高校生活の記憶の3分の1程度は弓が占めている。
弓道部に入り、毎日のように弓を引き続けていた。
弓というのは面白いものでハマる人はとことんハマるが、ハマらない人は全くハマらない。
私は前者であった。今では後者だが…。
弓への興味などとっくの昔に捨てたはずだが、ゲームで弓を見かけると惹かれるのは弓への心残りがあるからなのだろうか。


弓への熱は宗教的なモノがあった。あの頃は弓を中心に生活していた。
30分自由な時間があれば道場へ足を運んだ。
弓を引いている間は周りを完全に排除して一人になることができる。
友人と呼ばれる存在が全くいなかった自分にとっては心地よかった。


しかし、そんな弓道熱もある時期を境に急激に冷めていった。
2年の秋、3年間の中で特に大事な大会。
部員50人のうち、出場できるのは6名。
幸運にも私は出場の切符を掴んだ。
練習はとても楽しかった。

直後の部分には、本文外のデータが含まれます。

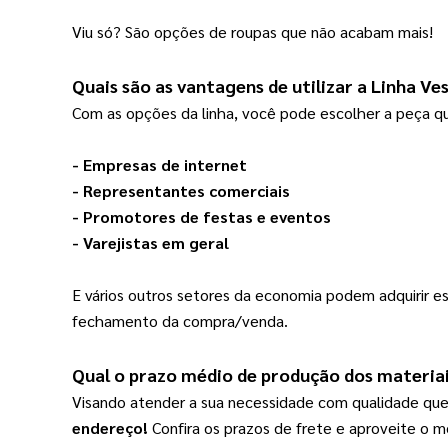
Viu só? São opções de roupas que não acabam mais!
Quais são as vantagens de utilizar a 
Linha Ve
Com as opções da linha, você pode escolher a peça qu
- Empresas de internet
- Representantes comerciais
- Promotores de festas e eventos
- Varejistas em geral
E vários outros setores da economia podem adquirir 
fechamento da compra/venda.
Qual o prazo médio de produção dos materiai
Visando atender a sua necessidade com qualidade que
endereço!
Confira os prazos de frete e aproveite o m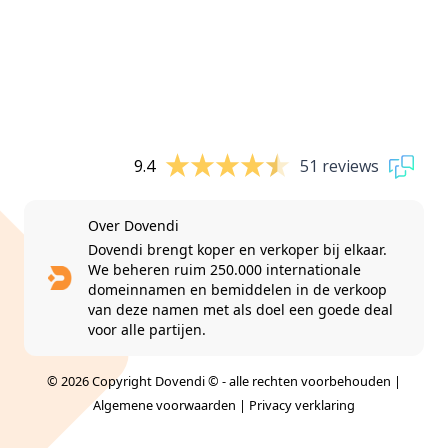
9.4
51 reviews
Over Dovendi
Dovendi brengt koper en verkoper bij elkaar.
We beheren ruim 250.000 internationale
domeinnamen en bemiddelen in de verkoop
van deze namen met als doel een goede deal
voor alle partijen.
© 2026 Copyright Dovendi © - alle rechten voorbehouden |
Algemene voorwaarden
|
Privacy verklaring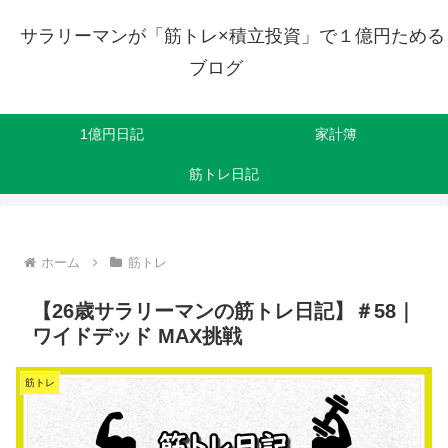
サラリーマンが「筋トレ×積立投資」で１億円ためる
ブログ
1億円日記
家計簿
筋トレ日記
ホーム
筋トレ
【26歳サラリーマンの筋トレ日記】＃58｜
ワイドデッド MAX挑戦
筋トレ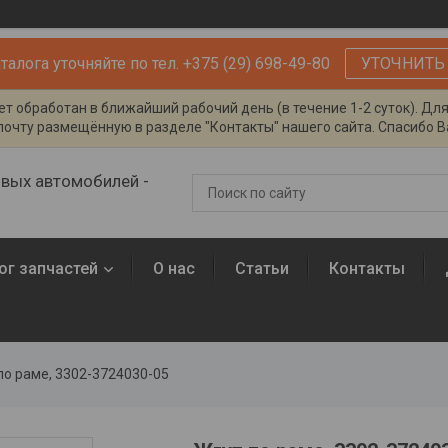
алога уточняйте по тел. +375 (29) 698-49-80
УТОЧНИТЬ
т обработан в ближайший рабочий день (в течение 1-2 суток). Дл
очту размещённую в разделе "Контакты" нашего сайта. Спасибо Ва
овых автомобилей -
ог запчастей
О нас
Статьи
Контакты
по раме, 3302-3724030-05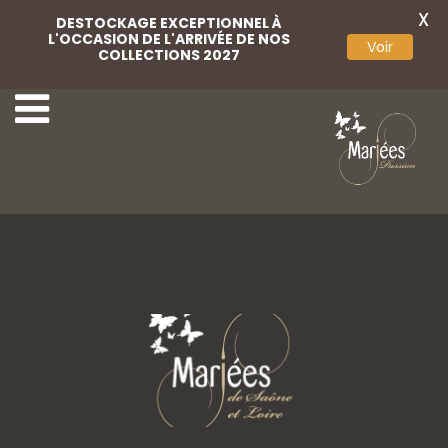
X
DESTOCKAGE EXCEPTIONNEL À
L'OCCASION DE L'ARRIVÉE DE NOS
Voir
COLLECTIONS 2027
55-Rembo Styling
57-Rembo Styling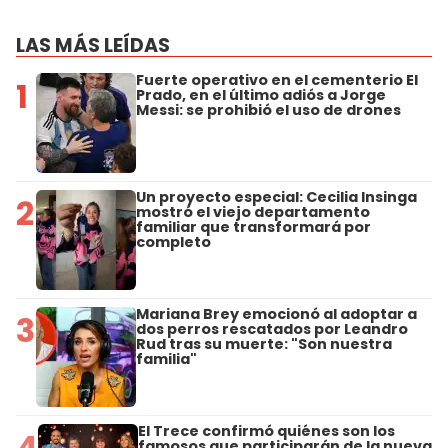
LAS MÁS LEÍDAS
Fuerte operativo en el cementerio El
1
Prado, en el último adiós a Jorge
Messi: se prohibió el uso de drones
Un proyecto especial: Cecilia Insinga
2
mostró el viejo departamento
familiar que transformará por
completo
Mariana Brey emocionó al adoptar a
3
dos perros rescatados por Leandro
Rud tras su muerte: "Son nuestra
familia"
El Trece confirmó quiénes son los
4
famosos que participarán de la nueva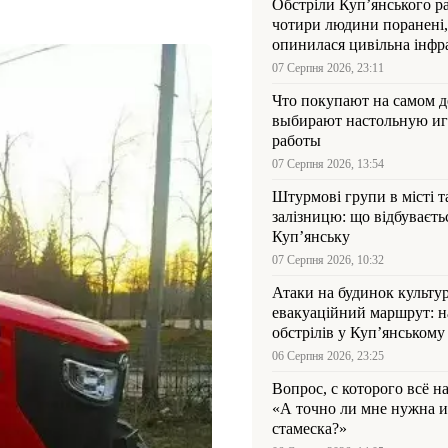
Обстріли Куп’янського р
чотири людини поранені,
опинилася цивільна інфр
07 Серпня 2026, 23:11
Что покупают на самом де
выбирают настольную иг
работы
07 Серпня 2026, 13:54
Штурмові групи в місті та
залізницю: що відбуваєть
Куп’янську
07 Серпня 2026, 10:32
Атаки на будинок культур
евакуаційний маршрут: н
обстрілів у Куп’янському
06 Серпня 2026, 23:25
Вопрос, с которого всё н
«А точно ли мне нужна и
стамеска?»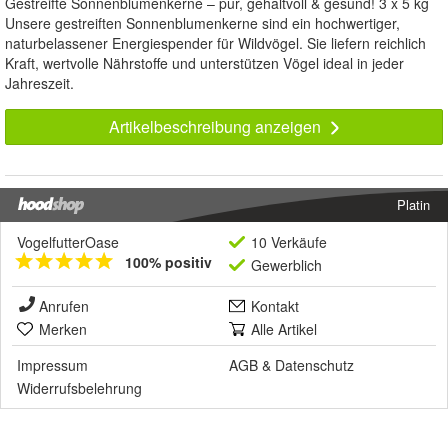
Gestreifte Sonnenblumenkerne – pur, gehaltvoll & gesund! 3 x 5 kg
Unsere gestreiften Sonnenblumenkerne sind ein hochwertiger,
naturbelassener Energiespender für Wildvögel. Sie liefern reichlich
Kraft, wertvolle Nährstoffe und unterstützen Vögel ideal in jeder
Jahreszeit.
Artikelbeschreibung anzeigen
Platin
VogelfutterOase
10 Verkäufe
100% positiv
Gewerblich
Anrufen
Kontakt
Merken
Alle Artikel
Impressum
AGB
&
Datenschutz
Widerrufsbelehrung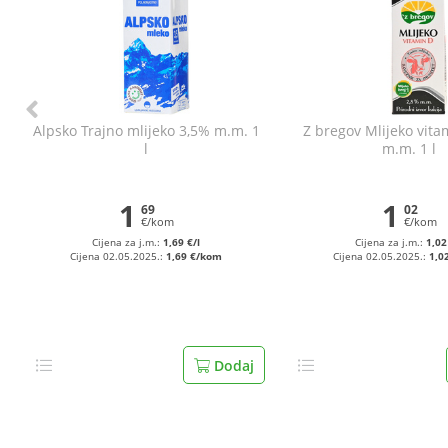
Alpsko Trajno mlijeko 3,5% m.m. 1
Z bregov Mlijeko vita
l
m.m. 1 l
1
1
69
02
€/kom
€/kom
Cijena za j.m.:
1,69 €/l
Cijena za j.m.:
1,02
Cijena 02.05.2025.:
1,69 €/kom
Cijena 02.05.2025.:
1,0
Dodaj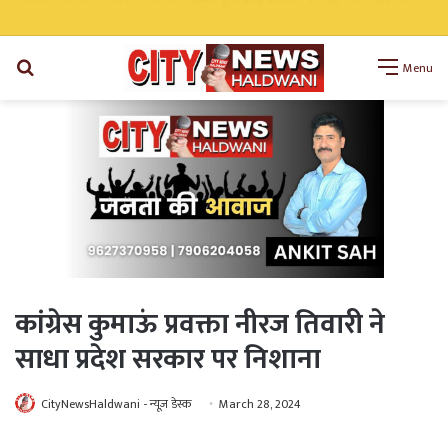
सीएम धामी ने भारी वर्षा को देखते हुए हाई अलर्ट पर रहने के दिए निर्देश सभी एजेंसी को किया अलर्ट
Search
Menu
for
कांग्रेस कुमाऊं प्रवक्ता नीरज तिवारी ने
साधा प्रदेश सरकार पर निशाना
CityNewsHaldwani - न्यूज़ डेस्क
March 28, 2024
WhatsApp
Telegram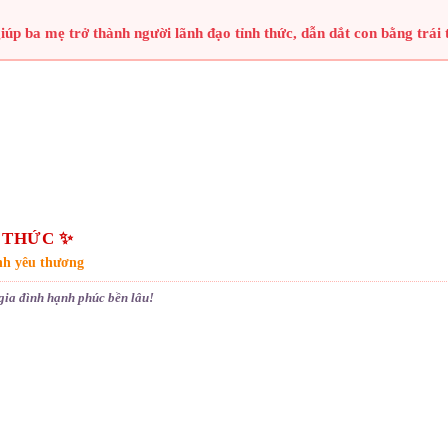
úp ba mẹ trở thành người lãnh đạo tỉnh thức, dẫn dắt con bằng trái t
 THỨC ✨
nh yêu thương
gia đình hạnh phúc bền lâu!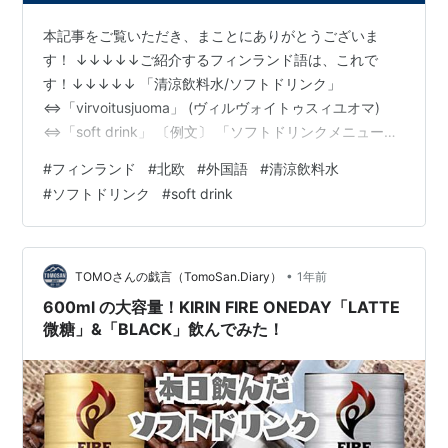
本記事をご覧いただき、まことにありがとうございま
す！ ↓↓↓↓↓ご紹介するフィンランド語は、これで
す！↓↓↓↓↓ 「清涼飲料水/ソフトドリンク」
⇔「virvoitusjuoma」 (ヴィルヴォイトゥスィユオマ)
⇔「soft drink」 〔例文〕 「ソフトドリンクメニューを
いただけますか？」 ⇔「Saisinko virvoitusjuomalistan,
#
フィンランド
#
北欧
#
外国語
#
清涼飲料水
kiitos?」 (サイシンコ ヴィルヴォイトゥスィユオマリス
#
ソフトドリンク
#
soft drink
テン キートス) ⇔「Could I have the soft drink menu,
please?」
・・・・・・・・・・・・・・・・・・・・・・・・・
・・・・・・・・…
•
TOMOさんの戯言（TomoSan.Diary）
1年前
600ml の大容量！KIRIN FIRE ONEDAY「LATTE
微糖」&「BLACK」飲んでみた！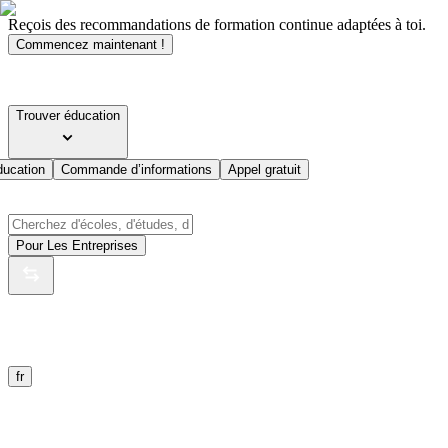
Reçois des recommandations de formation continue adaptées à toi.
Commencez maintenant !
Trouver éducation
ducation
Commande d’informations
Appel gratuit
Pour Les Entreprises
fr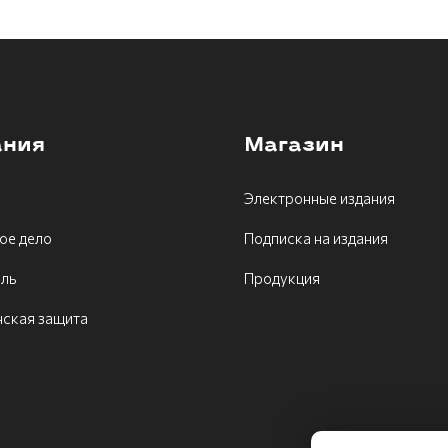
ания
Магазин
Электронные издания
ое дело
Подписка на издания
ель
Продукция
ская защита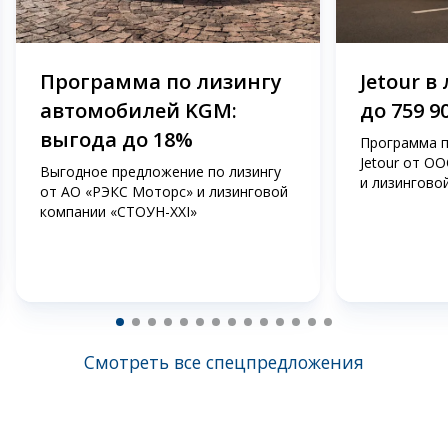
Программа по лизингу
Jetour в
автомобилей KGM:
до 759 9
выгода до 18%
Программа п
Jetour от О
Выгодное предложение по лизингу
и лизингово
от АО «РЭКС Моторс» и лизинговой
компании «СТОУН-ХХI»
Смотреть все спецпредложения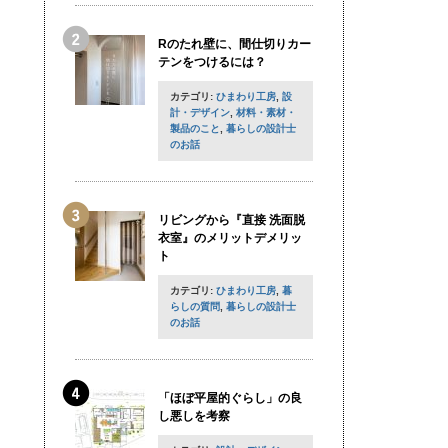
Rのたれ壁に、間仕切りカー
テンをつけるには？
カテゴリ:
ひまわり工房
,
設
計・デザイン
,
材料・素材・
製品のこと
,
暮らしの設計士
のお話
リビングから『直接 洗面脱
衣室』のメリットデメリッ
ト
カテゴリ:
ひまわり工房
,
暮
らしの質問
,
暮らしの設計士
のお話
「ほぼ平屋的ぐらし」の良
し悪しを考察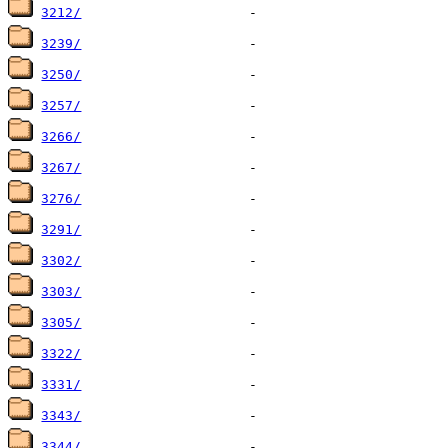
3212/
3239/
3250/
3257/
3266/
3267/
3276/
3291/
3302/
3303/
3305/
3322/
3331/
3343/
3344/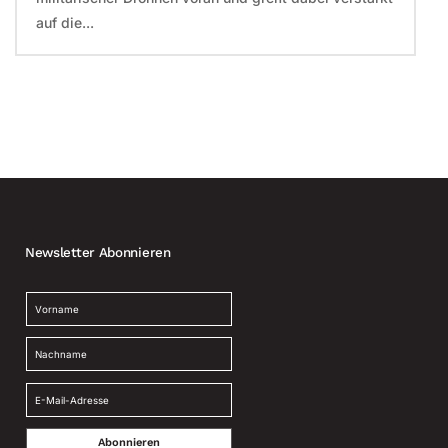
auf die...
Newsletter Abonnieren
Abonnieren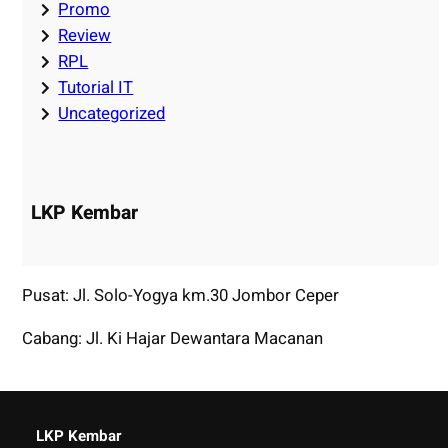
Promo
Review
RPL
Tutorial IT
Uncategorized
LKP Kembar
Pusat: Jl. Solo-Yogya km.30 Jombor Ceper
Cabang: Jl. Ki Hajar Dewantara Macanan
LKP Kembar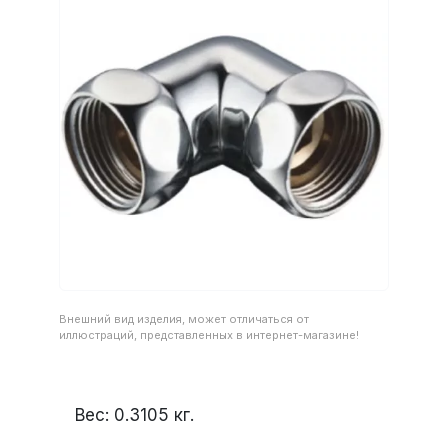
Внешний вид изделия, может отличаться от
иллюстраций, представленных в интернет-магазине!
Вес:
0.3105
кг.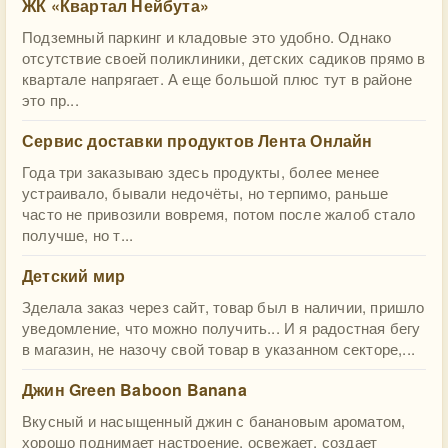
ЖК «Квартал Нейбута»
Подземный паркинг и кладовые это удобно. Однако
отсутствие своей поликлиники, детских садиков прямо в
квартале напрягает. А еще большой плюс тут в районе
это пр...
Сервис доставки продуктов Лента Онлайн
Года три заказываю здесь продукты, более менее
устраивало, бывали недочёты, но терпимо, раньше
часто не привозили вовремя, потом после жалоб стало
получше, но т...
Детский мир
Зделала заказ через сайт, товар был в наличии, пришло
уведомление, что можно получить... И я радостная бегу
в магазин, не назочу свой товар в указанном секторе,...
Джин Green Baboon Banana
Вкусный и насыщенный джин с банановым ароматом,
хорошо поднимает настроение, освежает, создает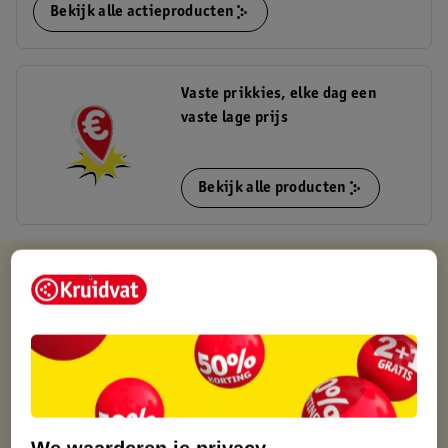
Bekijk alle actieproducten
Vaste prikkies, elke dag een
vaste lage prijs
Bekijk alle producten
Kruidvat is altijd voordelig
Gratis ophalen in de winkel
Op werkdagen voor 22:00 uur besteld, volgende dag in huis
Gratis thuisbezorgd vanaf 50.00
Gratis retourneren binnen 30 dagen
Gratis punten met je Kruidvat kaart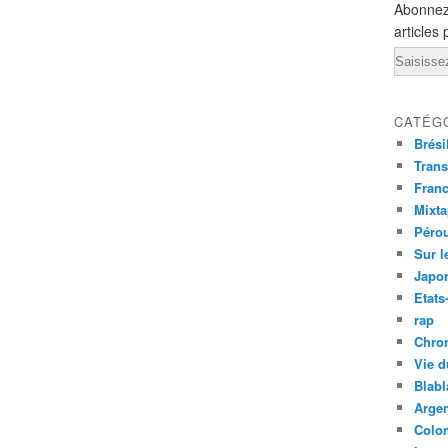
Abonnez
articles 
Email
CATÉG
Brési
Trans
Fran
Mixt
Péro
Sur l
Japo
Etats
rap
Chro
Vie d
Blabl
Argen
Colo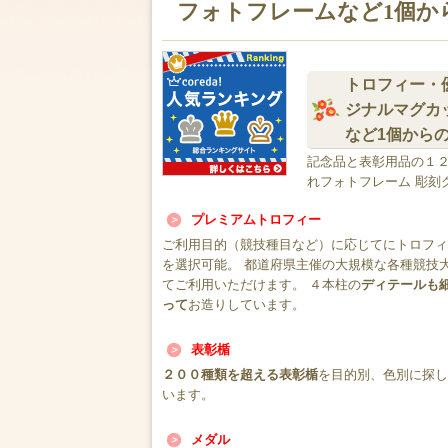
フォトフレームなど1個か
トロフィー・
ジナルマグカ
など1個から
記念品と表彰用品の１２
れフォトフレーム 彫刻
プレミアムトロフィー
ご利用目的（競技種目など）に応じてにトロフィ
を選択可能。 都道府県主催の大規模な各種競技
てご利用いただけます。 ４本柱の
ディテールも
って
お造りしています。
表彰楯
２００種類を超える表彰楯
を目的別、色別に探し
います。
メダル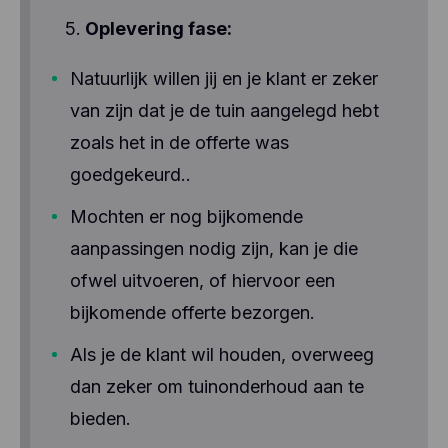
Oplevering fase:
Natuurlijk willen jij en je klant er zeker
van zijn dat je de tuin aangelegd hebt
zoals het in de offerte was
goedgekeurd..
Mochten er nog bijkomende
aanpassingen nodig zijn, kan je die
ofwel uitvoeren, of hiervoor een
bijkomende offerte bezorgen.
Als je de klant wil houden, overweeg
dan zeker om tuinonderhoud aan te
bieden.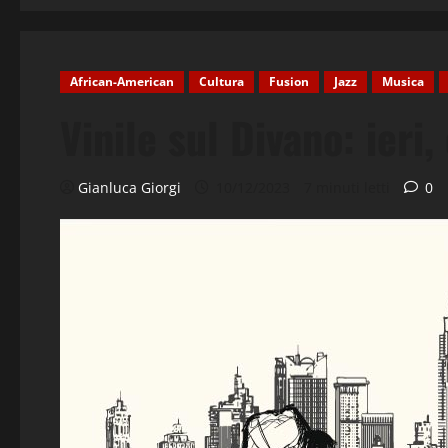
African-American
Cultura
Fusion
Jazz
Musica
Vinile sul Divano: ieri
Gianluca Giorgi
10/12/2023
7 minuti letti
0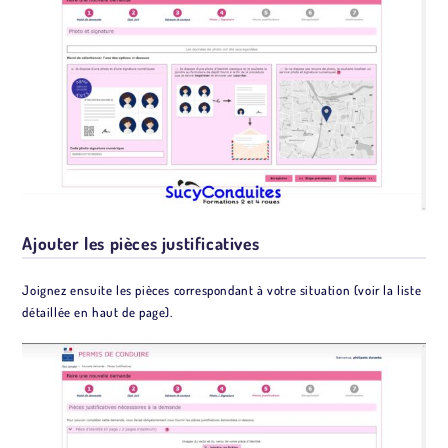
Ajouter les pièces justificatives
Joignez ensuite les pièces correspondant à votre situation (voir la liste
détaillée en haut de page).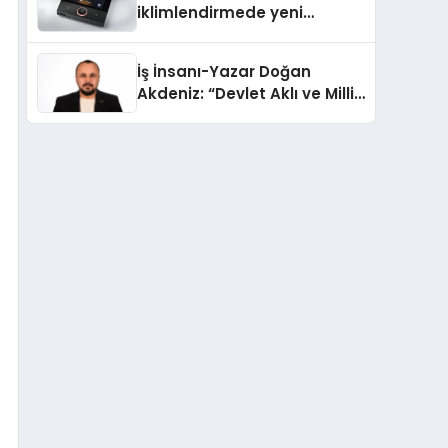
iklimlendirmede yeni
dönem: Madoka Plus
Türkiye’de
İş İnsanı-Yazar Doğan
Akdeniz: “Devlet Aklı ve Milli
Çıkarlar Her Şeyin
Üzerindedir”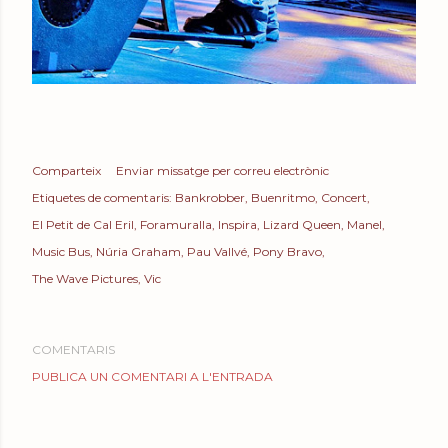
Comparteix
Enviar missatge per correu electrònic
Etiquetes de comentaris:
Bankrobber
Buenritmo
Concert
El Petit de Cal Eril
Foramuralla
Inspira
Lizard Queen
Manel
Music Bus
Núria Graham
Pau Vallvé
Pony Bravo
The Wave Pictures
Vic
COMENTARIS
PUBLICA UN COMENTARI A L'ENTRADA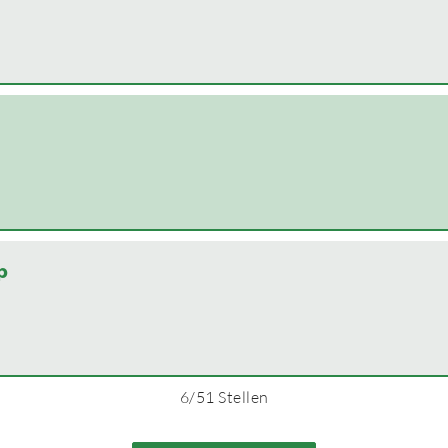
p
6
/
51
Stellen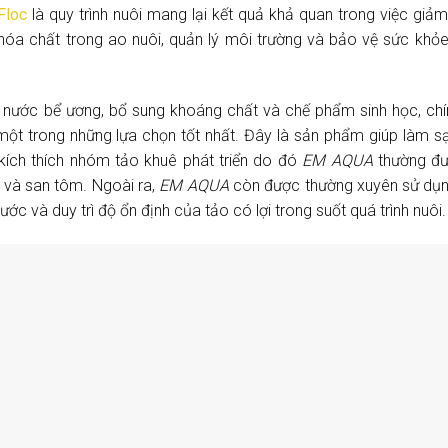
Floc
là quy trình nuôi mang lại kết quả khả quan trong việc giảm 
y hóa chất trong ao nuôi, quản lý môi trường và bảo vệ sức khỏ
ng nước bể ương, bổ sung khoáng chất và chế phẩm sinh học, chí
một trong những lựa chọn tốt nhất. Đây là sản phẩm giúp làm 
kích thích nhóm tảo khuê phát triển do đó
EM AQUA
thường đư
g và san tôm. Ngoài ra,
EM AQUA
còn được thường xuyên sử dụn
ước và duy trì độ ổn định của tảo có lợi trong suốt quá trình nuôi.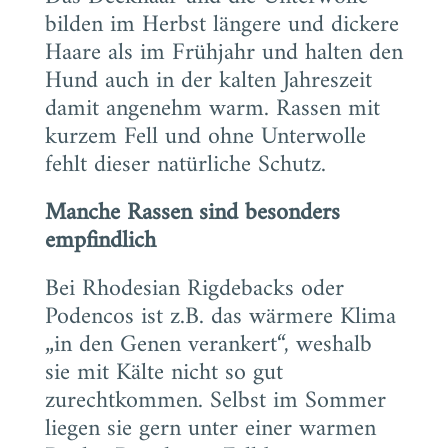
bilden im Herbst längere und dickere
Haare als im Frühjahr und halten den
Hund auch in der kalten Jahreszeit
damit angenehm warm. Rassen mit
kurzem Fell und ohne Unterwolle
fehlt dieser natürliche Schutz.
Manche Rassen sind besonders
empfindlich
Bei Rhodesian Rigdebacks oder
Podencos ist z.B. das wärmere Klima
„in den Genen verankert“, weshalb
sie mit Kälte nicht so gut
zurechtkommen. Selbst im Sommer
liegen sie gern unter einer warmen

今までの自分の努力が全て肯定されていたような気がしていた。
迎えた大会当日。全ての物事が上手くいく訳が無い。
私は緊張していた。足が震え、視界は真っ白だった。
他のメンバーは結果を残す中、私は初戦敗退。

しかしこれは仕方の無いことだったと思う。
大会直前、私は謙虚ではなかった。
メンバーに選ばれたことで周囲を見下し、自分が一番上手だと思い込んでいた。
自分を唯一表現できる方法であった弓を、自分の劣等感を隠し、人を見下す道具にしてしまった…

もう一度弓を…とはならないあたり、私は弓が好きでは無いのかも知れない……

だが、高校三年間、弓を引き続けたことは私にとって貴重な財産であると確信している。